**Data:**
------------------------------------------------------------

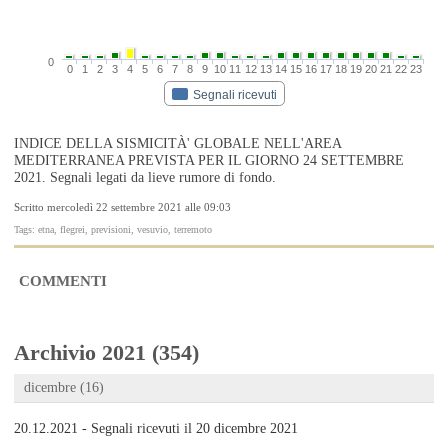
0
0
1
2
3
4
5
6
7
8
9
10
11
12
13
14
15
16
17
18
19
20
21
22
23
Segnali ricevuti
INDICE DELLA SISMICITÀ' GLOBALE NELL'AREA
MEDITERRANEA PREVISTA PER IL GIORNO 24 SETTEMBRE
2021. Segnali legati da lieve rumore di fondo.
Scritto mercoledì 22 settembre 2021 alle 09:03
Tags: etna, flegrei, previsioni, vesuvio, terremoto
COMMENTI
Archivio 2021 (354)
dicembre (16)
20.12.2021 - Segnali ricevuti il 20 dicembre 2021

------------------------------------------------------------

**Problem details:**
All that is wanted is each line, word for word, from the first line of the data to the one holding "Scritto mercoledì 22", with the pictures left out.

**Exercise answer:**
0
0
1
2
3
4
5
6
7
8
9
10
11
12
13
14
15
16
17
18
19
20
21
22
23
Segnali ricevuti
INDICE DELLA SISMICITÀ' GLOBALE NELL'AREA
MEDITERRANEA PREVISTA PER IL GIORNO 24 SETTEMBRE
2021. Segnali legati da lieve rumore di fondo.
Scritto mercoledì 22 settembre 2021 alle 09:03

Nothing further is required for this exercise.